Lebih lanjut, menurutnya, VoA sendiri seharusnya tidak jadi masalah.
"Asal itu diberikan dengan jaminan turis asing ada semacam deposit, sehingga ada jaminan, ada uang yang dibelanjakan di sini," tegasnya lagi.
Dalam masa pemulihan dari pandemi Covid-19, menurut Sari seharusnya Bali fokus menargetkan peningkatan kualitas wisatawan.
"Kita menyebutnya responsible tourist. Mereka ini adalah kelompok turis yang merasa punya tanggung jawab terhadap destinasi yang dikunjunginya," terangnya.
Kelompok turis ini, menurut Sari, mendukung pengembangan tiga sisi pariwisata; lingkungan, sosial, dan perekonomian.
Sementara menurut Azril, mendorong pertumbuhan responsible tourism juga berarti merubah target pariwisata dari mengejar volume menjadi ke value (nilai).
"Jadi (fokusnya) ke nilai. Bukan ke jumlah wisatawannya tapi length of stay-nya lebih lama. Tinggal yang tadinya 2-3 hari jadi 2-3 minggu, jadi dia bawa uang lebih banyak dan spend-nya juga lebih besar," ujar dia menjabarkan.
Berdasar data survei yang dikumpulkan Dinas Pariwisata Provinsi Bali, memang semenjak pandemi Covid-19 terjadi penurunan lama tinggal turis asing.
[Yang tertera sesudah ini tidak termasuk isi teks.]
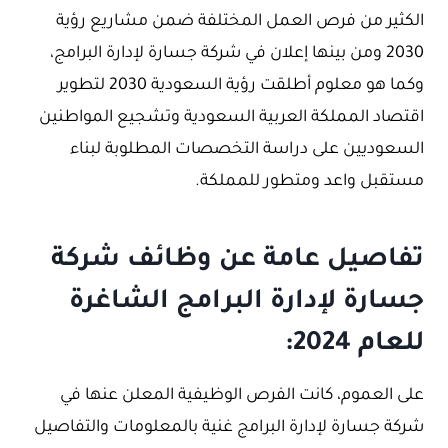
الكثير من فرص العمل المختلفة ضمن مشاريع رؤية
2030 ومن بينها إعلان في شركة جسارة لإدارة البرامج،
وكما هو معلوم أطلقت رؤية السعودية 2030 لتطوير
اقتصاد المملكة العربية السعودية وتشجيع المواطنين
السعوديين على دراسة التخصصات المطلوبة لبناء
مستقبل واعد ومتطور للمملكة.
تفاصيل عامة عن وظائف شركة
جسارة لإدارة البرامج الشاغرة
للعام 2024:
على العموم، كانت الفرص الوظيفية المعلن عنها في
شركة جسارة لإدارة البرامج غنية بالمعلومات والتفاصيل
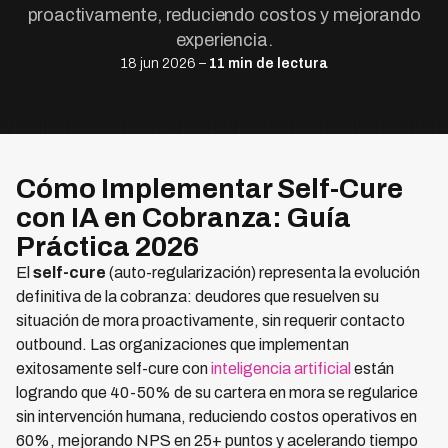
proactivamente, reduciendo costos y mejorando
experiencia.
18 jun 2026 –
11 min de lectura
Cómo Implementar Self-Cure
con IA en Cobranza: Guía
Práctica 2026
El
self-cure
(auto-regularización) representa la evolución
definitiva de la cobranza: deudores que resuelven su
situación de mora proactivamente, sin requerir contacto
outbound. Las organizaciones que implementan
exitosamente self-cure con
inteligencia artificial
están
logrando que 40-50% de su cartera en mora se regularice
sin intervención humana, reduciendo costos operativos en
60%, mejorando NPS en 25+ puntos y acelerando tiempo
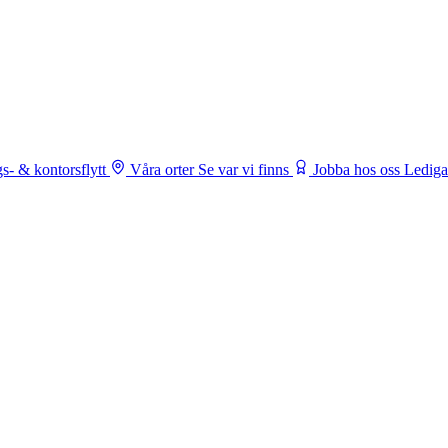
s- & kontorsflytt
Våra orter
Se var vi finns
Jobba hos oss
Lediga 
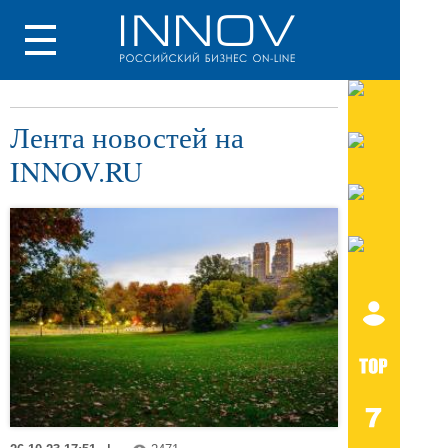
Лента новостей на
INNOV.RU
Tahun 2019, rata-rata turis menghabiskan waktu 8,2 hari di Bali, angka ini merosot menjadi 2,54 hari pada 2022.
Bisnis Ilegal Turis Asing
Sementara itu, terkait dengan persoalan pelarangan penggunaan sepeda motor oleh turis asing yang diwacanakan Gubernur Bali, Azril sebagai pengamat pariwisata beranggapan kalau ada masalah yang lebih besar yang menjadi akarnya.
Menurut dia adanya oknum penyewaan sepeda motor tidak resmi yang dikelola oleh turis asing sebagai sumbernya.
"Ini masalahnya bukan turis asing naik motor, tapi bisnis ilegal. Mereka bisnis rental motor atau villa atau bahkan jual burger padahal visanya untuk wisata," tutur Azril.
Dia percaya bisnis rental sepeda motor resmi yang dimiliki warga lokal, akan punya syarat yang tegas seperti kewajiban penyewa mematuhi rambu lalu lintas dan surat izin mengemudi.
Sementara rental sepeda motor ilegal yang dikelola wisman, menurut dia biasanya menawarkan harga yang lebih murah. Selain itu mereka juga punya koneksi yang lebih baik ke rekan senegaranya. Namun, karena ilegal dan tidak diregulasi, penyewa merasa tidak punya kewajiban memenuhi aturan lalu lintas yang ada, pungkasnya.